Le echó un vistazo al folleto. Era una caricatura de una flapper bailando como una loca y vertiendo con sus movimientos el contenido de la copa de cóctel que sujetaba en la mano. Sobre ella, un majestuoso cometa trazaba un arco por encima de los rascacielos de Nueva York. El artista le había dibujado cara al cometa, que sonreía a la encantadora muchacha. Su cola ardiente derramaba chispas sobre la ciudad.

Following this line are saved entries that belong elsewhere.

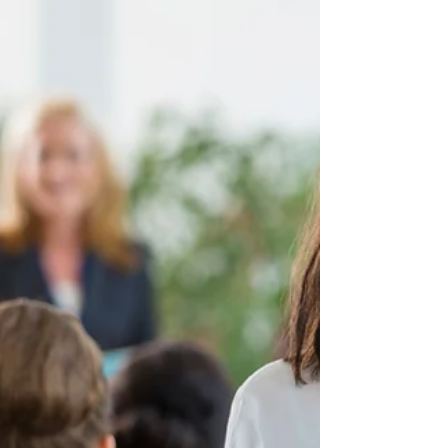
in any setting.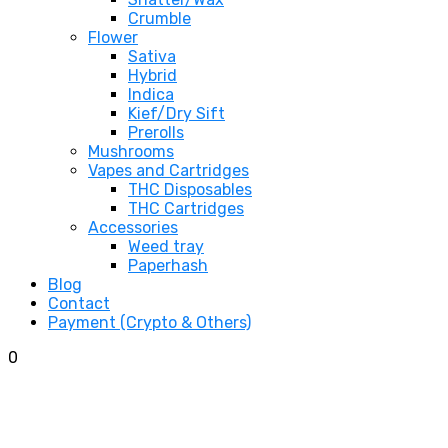
Crumble
Flower
Sativa
Hybrid
Indica
Kief/Dry Sift
Prerolls
Mushrooms
Vapes and Cartridges
THC Disposables
THC Cartridges
Accessories
Weed tray
Paperhash
Blog
Contact
Payment (Crypto & Others)
0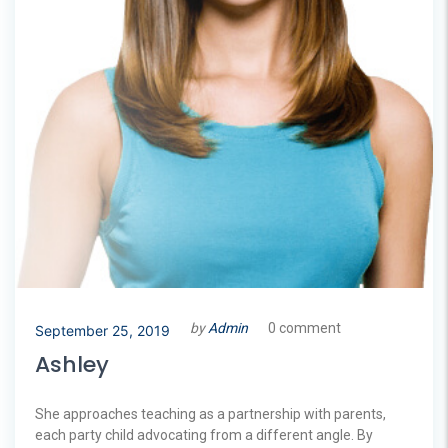
by
Admin
0 comment
September 25, 2019
Ashley
She approaches teaching as a partnership with parents,
each party child advocating from a different angle. By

—No querrás perderte la noche más mágica del año, ¿verdad? —quiso saber la chica más alta.
—Ni loca —contestó Evie.
El cometa de Salomón. Un acontecimiento de importancia celestial. Tal vez le diera suerte. De todos modos, era un motivo fantástico para acudir a una fiesta, así que, pensando en la noche que la esperaba y en las noches venideras, continuó su camino alegremente, aferrada al folleto. En la esquina, esperó a que el policía de tráfico le diera paso con sus manos enguantadas. El hombre hizo sonar el silbato y espoleó a la multitud para que se pusiera en movimiento. Evie giró hacia casa.
Tras ella, el muchacho de los periódicos sujetaba en alto la edición vespertina y gritaba el titular para cualquiera que pudiera tener una moneda: «¡Extra! ¡Extra! ¡El loco amenaza con matar de nuevo!».